貧乏ゆすり

考えことをしている時はついつい貧乏ゆすりをしてしまう。
メタルバンドのドラムみたいなテンポで。

あの貧乏ゆすりのエネルギーを何かに利用できないかな、といつも思う。
例えば、かかとに判子をつけて、下にポイントカードを置く。
それでリズムに合わせてカードを一枚一枚めくる人がいれば、『ポイントカードの1個目の判子押し』の仕事を手伝うことができたりする。

しかし、それをするには、貧乏ゆすりをする僕と、下でポイントカードをめくる人との間に、お正月にテレビに現れる高速餅つきの人らくらいのコンビネーションが必要だ。
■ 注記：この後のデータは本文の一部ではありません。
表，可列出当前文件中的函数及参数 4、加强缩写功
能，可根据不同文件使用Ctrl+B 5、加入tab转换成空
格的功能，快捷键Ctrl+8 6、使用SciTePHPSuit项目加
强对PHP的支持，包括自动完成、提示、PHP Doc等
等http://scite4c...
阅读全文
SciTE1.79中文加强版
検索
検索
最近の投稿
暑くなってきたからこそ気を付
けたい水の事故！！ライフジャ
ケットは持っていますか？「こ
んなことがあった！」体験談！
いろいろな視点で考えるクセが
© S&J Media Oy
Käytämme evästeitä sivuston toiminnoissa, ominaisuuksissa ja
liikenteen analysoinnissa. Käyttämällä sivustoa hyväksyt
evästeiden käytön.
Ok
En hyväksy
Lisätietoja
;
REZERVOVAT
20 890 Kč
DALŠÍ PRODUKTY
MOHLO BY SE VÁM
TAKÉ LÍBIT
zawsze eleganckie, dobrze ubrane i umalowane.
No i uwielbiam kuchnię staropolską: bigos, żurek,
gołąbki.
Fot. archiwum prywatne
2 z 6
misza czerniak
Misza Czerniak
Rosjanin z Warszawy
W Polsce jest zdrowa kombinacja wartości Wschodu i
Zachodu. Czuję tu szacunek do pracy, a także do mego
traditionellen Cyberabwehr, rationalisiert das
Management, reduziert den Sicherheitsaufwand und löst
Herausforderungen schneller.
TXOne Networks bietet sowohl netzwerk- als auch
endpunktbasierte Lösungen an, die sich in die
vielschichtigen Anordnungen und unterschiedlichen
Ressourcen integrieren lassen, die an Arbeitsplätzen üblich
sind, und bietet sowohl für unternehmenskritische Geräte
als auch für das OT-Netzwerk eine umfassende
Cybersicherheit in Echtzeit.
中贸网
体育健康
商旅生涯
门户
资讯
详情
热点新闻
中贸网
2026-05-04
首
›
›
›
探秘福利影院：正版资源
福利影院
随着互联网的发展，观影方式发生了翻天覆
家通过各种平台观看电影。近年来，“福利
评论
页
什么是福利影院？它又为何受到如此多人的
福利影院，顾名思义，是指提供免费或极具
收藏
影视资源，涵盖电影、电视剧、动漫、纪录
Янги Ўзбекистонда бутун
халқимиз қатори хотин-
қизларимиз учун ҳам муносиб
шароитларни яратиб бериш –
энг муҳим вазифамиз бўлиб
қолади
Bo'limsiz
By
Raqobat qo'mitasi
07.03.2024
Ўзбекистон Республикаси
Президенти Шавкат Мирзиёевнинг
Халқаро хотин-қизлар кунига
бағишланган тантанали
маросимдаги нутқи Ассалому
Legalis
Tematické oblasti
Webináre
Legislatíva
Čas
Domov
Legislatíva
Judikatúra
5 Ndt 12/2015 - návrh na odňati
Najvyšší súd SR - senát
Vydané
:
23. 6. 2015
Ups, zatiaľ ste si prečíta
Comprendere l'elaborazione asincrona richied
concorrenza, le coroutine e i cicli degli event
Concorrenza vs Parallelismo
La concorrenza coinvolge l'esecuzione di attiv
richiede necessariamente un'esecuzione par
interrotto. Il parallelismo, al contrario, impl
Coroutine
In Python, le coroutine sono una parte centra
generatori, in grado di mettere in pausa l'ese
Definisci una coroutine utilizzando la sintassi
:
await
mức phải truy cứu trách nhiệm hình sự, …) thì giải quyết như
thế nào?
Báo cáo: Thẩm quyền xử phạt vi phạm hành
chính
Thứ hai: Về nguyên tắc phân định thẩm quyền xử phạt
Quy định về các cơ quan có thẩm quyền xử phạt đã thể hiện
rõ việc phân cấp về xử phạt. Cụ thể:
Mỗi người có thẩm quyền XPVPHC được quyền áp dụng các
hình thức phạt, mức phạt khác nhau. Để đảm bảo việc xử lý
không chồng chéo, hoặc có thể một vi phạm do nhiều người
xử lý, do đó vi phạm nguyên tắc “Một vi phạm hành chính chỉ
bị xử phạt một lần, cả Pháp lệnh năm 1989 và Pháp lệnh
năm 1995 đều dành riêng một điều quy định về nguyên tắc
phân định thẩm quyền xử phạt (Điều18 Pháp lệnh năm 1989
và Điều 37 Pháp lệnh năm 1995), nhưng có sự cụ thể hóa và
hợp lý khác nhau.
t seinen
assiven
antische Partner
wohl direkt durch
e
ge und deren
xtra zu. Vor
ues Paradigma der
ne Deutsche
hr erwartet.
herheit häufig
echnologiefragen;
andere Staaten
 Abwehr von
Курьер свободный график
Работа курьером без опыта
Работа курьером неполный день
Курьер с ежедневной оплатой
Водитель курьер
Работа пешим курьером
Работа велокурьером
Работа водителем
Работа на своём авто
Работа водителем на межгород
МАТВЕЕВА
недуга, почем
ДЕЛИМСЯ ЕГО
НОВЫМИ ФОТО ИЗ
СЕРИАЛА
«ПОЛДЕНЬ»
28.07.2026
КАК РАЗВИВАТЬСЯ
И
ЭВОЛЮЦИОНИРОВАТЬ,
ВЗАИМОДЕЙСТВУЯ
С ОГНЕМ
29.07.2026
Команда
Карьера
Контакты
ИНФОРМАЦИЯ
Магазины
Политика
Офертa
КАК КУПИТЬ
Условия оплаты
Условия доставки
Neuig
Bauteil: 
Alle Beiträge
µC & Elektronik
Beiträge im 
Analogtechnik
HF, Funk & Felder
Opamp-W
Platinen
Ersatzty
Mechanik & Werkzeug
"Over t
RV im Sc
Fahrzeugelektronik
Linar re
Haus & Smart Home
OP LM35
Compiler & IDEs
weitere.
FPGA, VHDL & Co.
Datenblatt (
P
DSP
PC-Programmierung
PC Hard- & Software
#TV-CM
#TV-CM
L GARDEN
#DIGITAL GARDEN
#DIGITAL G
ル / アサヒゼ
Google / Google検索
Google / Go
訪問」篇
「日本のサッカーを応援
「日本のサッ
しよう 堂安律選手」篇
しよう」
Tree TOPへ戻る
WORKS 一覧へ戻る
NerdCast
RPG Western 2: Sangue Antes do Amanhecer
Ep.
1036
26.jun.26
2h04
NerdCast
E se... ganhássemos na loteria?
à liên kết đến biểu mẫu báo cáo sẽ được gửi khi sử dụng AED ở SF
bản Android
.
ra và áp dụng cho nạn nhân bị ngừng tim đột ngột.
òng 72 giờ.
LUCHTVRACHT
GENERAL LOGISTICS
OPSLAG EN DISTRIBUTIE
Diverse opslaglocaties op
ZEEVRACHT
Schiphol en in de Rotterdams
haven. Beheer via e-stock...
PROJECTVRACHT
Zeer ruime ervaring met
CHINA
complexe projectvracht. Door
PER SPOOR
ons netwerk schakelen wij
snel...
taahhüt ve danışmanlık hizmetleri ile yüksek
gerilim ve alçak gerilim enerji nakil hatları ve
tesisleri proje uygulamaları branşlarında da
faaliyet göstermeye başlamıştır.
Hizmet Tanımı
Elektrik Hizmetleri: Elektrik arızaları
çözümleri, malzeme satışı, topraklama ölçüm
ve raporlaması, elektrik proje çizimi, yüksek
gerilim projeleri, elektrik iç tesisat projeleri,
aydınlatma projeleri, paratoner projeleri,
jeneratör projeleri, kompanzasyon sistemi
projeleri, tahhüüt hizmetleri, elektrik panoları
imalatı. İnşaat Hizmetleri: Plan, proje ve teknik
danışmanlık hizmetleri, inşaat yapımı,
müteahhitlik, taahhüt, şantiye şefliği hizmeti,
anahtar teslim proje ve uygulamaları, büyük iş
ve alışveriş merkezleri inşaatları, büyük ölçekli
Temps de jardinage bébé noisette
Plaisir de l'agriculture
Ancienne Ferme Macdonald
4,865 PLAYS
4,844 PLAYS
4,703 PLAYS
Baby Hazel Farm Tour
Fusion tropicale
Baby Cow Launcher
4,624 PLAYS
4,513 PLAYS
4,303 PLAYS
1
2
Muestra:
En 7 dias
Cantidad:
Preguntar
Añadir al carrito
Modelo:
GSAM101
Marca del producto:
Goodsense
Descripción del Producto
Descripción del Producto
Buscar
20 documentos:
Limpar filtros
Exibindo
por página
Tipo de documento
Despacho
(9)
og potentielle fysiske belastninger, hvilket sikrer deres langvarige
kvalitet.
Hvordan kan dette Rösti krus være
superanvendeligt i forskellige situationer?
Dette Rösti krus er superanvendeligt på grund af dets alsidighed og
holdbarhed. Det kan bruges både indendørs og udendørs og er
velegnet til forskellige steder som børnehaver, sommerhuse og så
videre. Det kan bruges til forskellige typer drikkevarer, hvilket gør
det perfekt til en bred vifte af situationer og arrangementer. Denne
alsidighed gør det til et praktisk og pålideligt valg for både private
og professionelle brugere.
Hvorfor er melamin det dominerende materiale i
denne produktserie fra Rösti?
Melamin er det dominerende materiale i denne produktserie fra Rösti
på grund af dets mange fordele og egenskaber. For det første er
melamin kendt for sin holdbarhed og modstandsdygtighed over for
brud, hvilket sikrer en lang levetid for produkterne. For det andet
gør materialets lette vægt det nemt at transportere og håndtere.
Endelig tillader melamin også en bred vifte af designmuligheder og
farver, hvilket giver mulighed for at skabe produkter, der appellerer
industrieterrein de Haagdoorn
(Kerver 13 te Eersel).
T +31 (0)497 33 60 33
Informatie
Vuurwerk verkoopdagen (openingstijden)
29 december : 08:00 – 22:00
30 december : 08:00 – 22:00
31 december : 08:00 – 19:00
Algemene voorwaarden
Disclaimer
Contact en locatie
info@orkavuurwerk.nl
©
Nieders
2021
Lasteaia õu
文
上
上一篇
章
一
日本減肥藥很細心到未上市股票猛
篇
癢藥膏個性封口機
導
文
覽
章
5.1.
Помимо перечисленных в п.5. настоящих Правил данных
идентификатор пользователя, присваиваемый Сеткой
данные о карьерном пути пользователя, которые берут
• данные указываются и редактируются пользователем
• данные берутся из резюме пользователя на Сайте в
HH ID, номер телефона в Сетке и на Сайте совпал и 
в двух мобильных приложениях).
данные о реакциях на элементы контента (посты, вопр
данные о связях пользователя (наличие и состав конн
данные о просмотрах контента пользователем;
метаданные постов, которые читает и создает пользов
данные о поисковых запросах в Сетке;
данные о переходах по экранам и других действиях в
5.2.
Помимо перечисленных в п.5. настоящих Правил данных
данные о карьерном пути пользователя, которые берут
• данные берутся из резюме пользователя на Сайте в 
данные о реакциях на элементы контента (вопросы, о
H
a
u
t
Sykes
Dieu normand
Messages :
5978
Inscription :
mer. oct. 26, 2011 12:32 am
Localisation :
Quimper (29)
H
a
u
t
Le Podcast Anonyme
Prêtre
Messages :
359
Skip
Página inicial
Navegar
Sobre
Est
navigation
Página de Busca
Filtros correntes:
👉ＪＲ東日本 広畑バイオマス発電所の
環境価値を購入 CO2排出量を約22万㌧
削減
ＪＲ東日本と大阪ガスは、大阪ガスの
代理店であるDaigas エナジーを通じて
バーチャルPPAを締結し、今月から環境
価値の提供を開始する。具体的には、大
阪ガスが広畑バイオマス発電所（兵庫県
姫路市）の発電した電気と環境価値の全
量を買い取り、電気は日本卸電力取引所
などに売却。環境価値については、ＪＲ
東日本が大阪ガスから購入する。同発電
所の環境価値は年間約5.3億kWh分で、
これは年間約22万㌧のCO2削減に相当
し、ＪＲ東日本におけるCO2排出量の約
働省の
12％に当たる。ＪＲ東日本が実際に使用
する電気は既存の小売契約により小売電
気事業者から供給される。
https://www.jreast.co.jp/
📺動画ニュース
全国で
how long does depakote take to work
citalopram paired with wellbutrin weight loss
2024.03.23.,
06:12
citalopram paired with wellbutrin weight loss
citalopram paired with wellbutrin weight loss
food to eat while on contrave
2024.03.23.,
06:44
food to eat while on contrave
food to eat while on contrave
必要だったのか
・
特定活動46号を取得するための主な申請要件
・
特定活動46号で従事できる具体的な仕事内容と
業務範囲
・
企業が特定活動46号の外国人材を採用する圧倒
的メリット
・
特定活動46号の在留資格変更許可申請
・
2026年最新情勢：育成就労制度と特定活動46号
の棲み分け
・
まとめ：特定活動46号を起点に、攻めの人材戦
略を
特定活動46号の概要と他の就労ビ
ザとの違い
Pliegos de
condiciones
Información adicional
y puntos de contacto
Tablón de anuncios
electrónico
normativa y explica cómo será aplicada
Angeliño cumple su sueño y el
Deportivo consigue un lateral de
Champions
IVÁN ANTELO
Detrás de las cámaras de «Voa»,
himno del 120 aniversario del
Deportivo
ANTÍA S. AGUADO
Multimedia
高速餅つきレベルのコンビネーションを会得するには、事前に集まって練習しなければならない。
顔合わせ初日のことを考えたらドキドキする。

「あの、、貧乏ゆすりの中村です」
「はじめまして、、、グリーンマートの河出と申します」
「よろしくお願いします」
「よろしくお願いします」
「、、、今日、寒いっすね、、」

気まずい。
こういう時は早く練習に入る方がいい。

「えっと、じゃあ早速やりましょうか、、、まず僕が貧乏ゆすりするんで、僕のかかとの下に、ポイントカードの束を置いてもらって、タイミング合わせてポイントカードを一枚ずつ取っていってもらえたら、、、」
「ポイントカードってどこにあるんですか?」
「え?持ってきてないんですか?」
「え?そんなん書いてましたっけ?」
「、、、じゃあ、今日は、あるテイでやりますか」
「あぁ、はい。」

ってなる可能性もある。
気まずい。
"書いてなくてもポイントカード持ってこいや。わかるやろ。"
という気持ちが貧乏ゆすりに出そう。
イライラして、貧乏ゆすりがいつもより高速になる。
それに相手が年上だとさらに気を使うし、なんとか気まずさも乗り越えて練習したとしても、全然息が合わないこともある。
そればっかりは相性だ。
うーん、、、

貧乏ゆすり×ポイントカードの判子押し

は、やっぱり厳しいか。

じゃあ、貧乏ゆすりしてる時に、かかとに包丁をつけて、キャベツをそこに置いたら、貧乏ゆすりしてるだけで千切りが出来るのでは。

貧乏ゆすり×キャベツ

だ。
これはポイントカードの時のようにタイミングを合わせる必要もない。
強いて言えば、キャベツを少しずつ動かすだけだ。誰でも出来る。

でも、一応最初はキャベツ係の人に挨拶をしなければならないから顔合わせはある。

「どうも、貧乏ゆすりの中村です」
「あ、どうも、、お好み焼き屋満腹亭の河出です」
「いや、グリーンマートの人ですやん」

という、まさかの再会もあり得る。
それで、

「あれ?グリーンマートで働いてませんでした?」
「それが、レジのお金を使い込んでいたのがバレまして、、、」

やばい奴だったことがわかる可能性もあり得る。
でも、そうなったとしても、罪を憎んで人を憎まず。
貴重品だけは身につけながら、千切りの練習に入ろう。

「えっと、じゃあ、僕が貧乏ゆすりするんで、キャベツをそれに合わせて、、、」
「え?キャベツどこにあります?」
「キャベツ持ってきてないですか?」
「あれ?そんなん書いてましたっけ?」

やばい奴は同じミスを繰り返す。

「じゃあ、あるテイでやりますか、、」

このあるテイでやるヤツ意味あるんか?
集まったからなんかしないと、という気持ちでやるけど。
絶対意味ない。

やっぱり顔合わせを必要とする「貧乏ゆすり×〇〇」は僕みたいな人見知りには難しそう。

貧乏ゆすりのエネルギーはもったいないままだ。